# System\Precopy Question



## hookab2553 (Sep 5, 2004)

When installing the drivers for my sound card, I was asked to insert the windows 98 cd. Had 
something about the C:\\windows\system\precopy\swmidi.sys. I searched all folders in c and was unable to find anything regarding precopy. What is this?

Source:
c:\\windows\system\precopy\swmidi.sys

Destination
c:\\windows\system32\drivers\swmidi.sys=driver20.CAB

Please explain in terms I can understand as I am new at this


----------



## junker39 (Jun 13, 2004)

Is that what the message said after you inserted the 98 disk? You may need to be a little more specific than "said something about..."


----------



## hookab2553 (Sep 5, 2004)

junker39 said:


> Is that what the message said after you inserted the 98 disk?

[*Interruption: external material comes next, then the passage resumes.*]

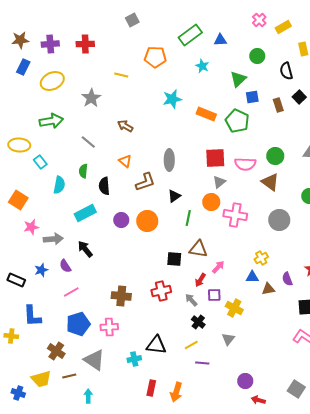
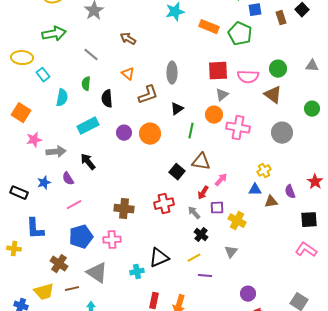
black square: (174, 259) -> (177, 172), turned 35
black triangle: (156, 345) -> (159, 258), turned -30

You may need to be a little more specific than "said something about..."


 After I inserted the windows 98 disk, a box came up on the right it said:
ok
browse
ignore
cancel
on the right side theres a box that says: 
A:system\precopy (or you select the drive letter and search for what is in that box)

Than another box opens up, on the top left it will have highlighted what you need to search for, on the right bottom you choose the drive letter and up above a box will have the the folders you need to search for the item in. You search all the folders when you find the folder the item is in, it will show up on the right, then you click ok. The system\precopy should have been in either the system or system32 folder. I can't find it in any folder on C: or on the 98 disk. Does this explain what you need to know?


----------



## junker39 (Jun 13, 2004)

There are two PreCopy Zip files on the 98SE disk in the Win98 folder. But the swmidi.sys should be in C:/Windows/System32/Drivers. (At least it is on all my 98 machines. )


----------



## junker39 (Jun 13, 2004)

http://www.soundcard-drivers.com/drivers/10/10420.htm You can also D/L it from here.


----------